The EC Directive should have been brought into force by September 1992. Implementation was delayed because the European Commission had difficulties in securing agreement on the form of two labels advising consumers not to deposit spent batteries in dustbins and indicating their heavy metal content. The labelling scheme has now been finalised and incorporated in a Commission Directive issued early in October.2In May, the DTI consulted on the collection options for batteries (ENDS Report 220, pp 31-32 ). It says it is still considering responses to this.
The new consultation paper deals with provisions of the Directive which the DTI believes must be implemented by statutory means. It says that it intends to bring the necessary regulations into force on 1 January 1994, but adds that this timetable may have to be reviewed in the light of responses from consultees. However, any further lengthy delay is likely to be unacceptable to the Commission, which set 31 December as the deadline for introducing the new labelling requirements.
The draft regulations will implement three of the Directive's requirements. These are a ban on alkaline manganese batteries containing more than 0.025% mercury by weight, with some exceptions; the labelling system; and a provision that spent batteries must be readily removable from appliances by consumers.
As provided in the new labelling Directive, the labelling requirements will not apply to batteries marketed in Britain before 1 January 1996 if they were manufactured in, or imported into, the EC before 1 January 1994.
The DTI's proposals on enforcement of the labelling Directive's requirements arguably do not go far enough.

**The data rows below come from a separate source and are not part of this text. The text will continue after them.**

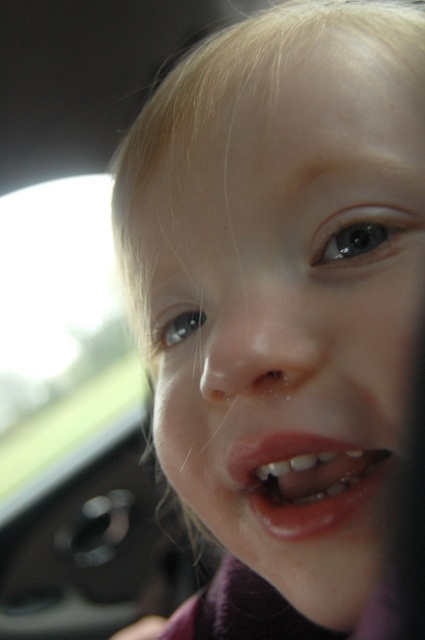 Question: Does smooth skin face at center have a lesser width compared to pink glossy lips at center?

Choices:
 (A) no
 (B) yes

Answer: (A)

Question: From the image, what is the correct spatial relationship of smooth skin face at center in relation to pink glossy lips at center?

Choices:
 (A) right
 (B) left

Answer: (B)

Question: Which of the following is the farthest from the observer?

Choices:
 (A) (346, 496)
 (B) (376, 83)

Answer: (B)

Question: Observing the image, what is the correct spatial positioning of smooth skin face at center in reference to pink glossy lips at center?

Choices:
 (A) below
 (B) above

Answer: (B)

Question: Which point is farther to the camera?

Choices:
 (A) (258, 518)
 (B) (404, 188)

Answer: (A) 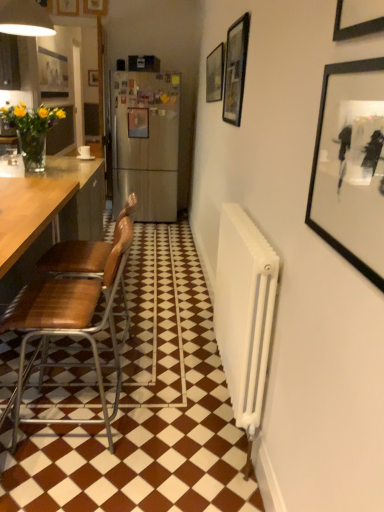 I want to click on vacant area that is situated to the right of brown leather chair at left, which is the second chair in back-to-front order, so click(x=176, y=439).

Under the Directive, Member States are obliged to "lay down the penalties to be applied in the event of an infringement" of its provisions, and such penalties "must be effective, proportionate and deterrent in their effect."

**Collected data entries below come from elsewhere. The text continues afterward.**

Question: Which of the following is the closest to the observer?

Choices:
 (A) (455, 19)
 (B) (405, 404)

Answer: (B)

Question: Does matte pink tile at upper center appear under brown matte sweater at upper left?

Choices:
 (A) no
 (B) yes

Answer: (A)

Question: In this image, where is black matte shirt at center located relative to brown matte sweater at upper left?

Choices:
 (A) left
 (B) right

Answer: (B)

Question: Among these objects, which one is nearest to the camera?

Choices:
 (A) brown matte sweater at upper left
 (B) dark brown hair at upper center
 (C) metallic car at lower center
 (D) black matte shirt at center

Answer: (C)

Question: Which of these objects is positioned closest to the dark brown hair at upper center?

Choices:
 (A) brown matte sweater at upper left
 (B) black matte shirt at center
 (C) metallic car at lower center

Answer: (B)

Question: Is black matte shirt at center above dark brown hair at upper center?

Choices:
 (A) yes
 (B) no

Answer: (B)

This wording suggests that infringements should automatically attract a penalty. But the DTI has proposed that the initial response to a breach of the labelling rules should be for the Secretary of State to serve a notice requiring compliance. In the period immediately after the entry into force of the regulations, manufacturers would be given up to six months to comply. Only if the notice was not complied with would an offence be committed. The paper adds that the appropriate level of fine for such an offence has yet to be decided.
A similar approach will be taken to enforcing the statutory requirement for appliances to be designed so that spent batteries are readily removable. In this case manufacturers would have up to 12 months to comply with a notice in the early phase of implementation.

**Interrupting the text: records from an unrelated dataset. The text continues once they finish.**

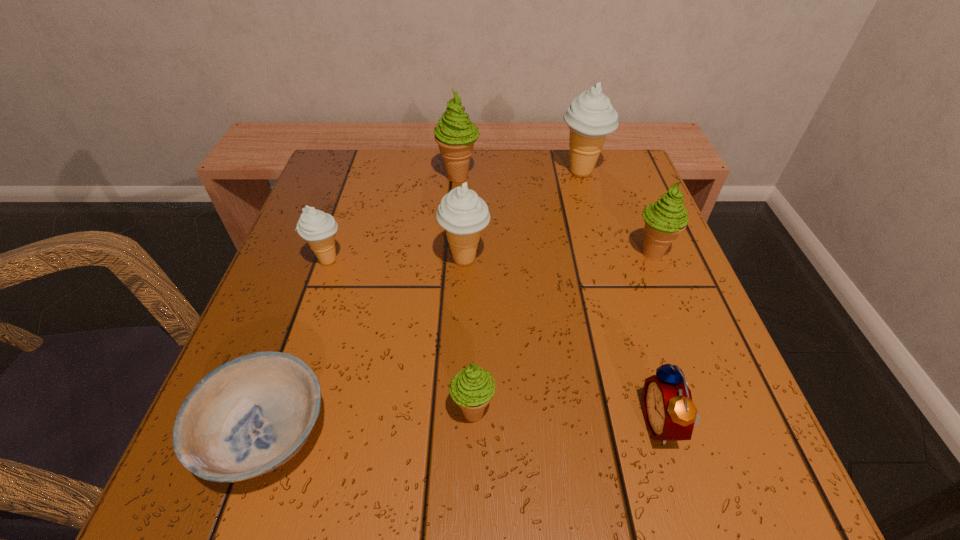 Locate which green icecream ranks third in proximity to the rightmost beige icecream. Please provide its 2D coordinates. Your answer should be formatted as a tuple, i.e. [(x, y)], where the tuple contains the x and y coordinates of a point satisfying the conditions above.

[(472, 388)]

You are a GUI agent. You are given a task and a screenshot of the screen. Output one action in this format:
    pyautogui.click(x=<x>, y=<y>)
    Task: Click on the green icecream that is the second nearest to the second farthest green icecream
    This screenshot has height=540, width=960.
    Given the screenshot: What is the action you would take?
    pyautogui.click(x=472, y=388)

Where is `beige icecream that is the nearest to the nearest icecream`? The image size is (960, 540). beige icecream that is the nearest to the nearest icecream is located at coordinates (462, 213).

I want to click on beige icecream that is the third closest to the bowl, so click(x=590, y=117).

This screenshot has width=960, height=540. Find the location of `vacant space that satisfies the following two spatial constraints: 1. on the front-facing side of the alarm clock; 2. on the front side of the blue bowl`. vacant space that satisfies the following two spatial constraints: 1. on the front-facing side of the alarm clock; 2. on the front side of the blue bowl is located at coordinates (665, 434).

The width and height of the screenshot is (960, 540). Identify the location of vacant position in the image that satisfies the following two spatial constraints: 1. on the back side of the farthest green icecream; 2. on the right side of the rightmost beige icecream. (459, 172).

In order to click on vacant space that satisfies the following two spatial constraints: 1. on the front side of the rightmost green icecream; 2. on the left side of the biggest green icecream in this screenshot , I will do `click(454, 254)`.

The consultation paper does not deal with how spent batteries will be collected separately and recycled or disposed of separately. According to the DTI, the Directive's provisions in these areas are "less specific" and will be implemented by non-statutory means.
Exactly why the DTI has interpreted the Directive in this way is not clear. For example, it regards as "less specific" a clause which says that "Member States shall take appropriate steps to ensure that spent batteries and accumulators are collected separately with a view to their recovery or disposal." Yet almost exactly the same wording is used in clauses which are to be implemented by statutory means. Thus the Directive says that Member States "shall ensure" marking of batteries, and that they "shall take measures to ensure" that batteries are not incorporated into appliances from which they cannot be readily removed.
The European Commission has received backing from the European Court of Justice in arguing that Member States must give statutory effect to obligations laid down in Directives. It will be interesting to see whether it is satisfied with the "non-statutory" scheme which the DTI has in mind.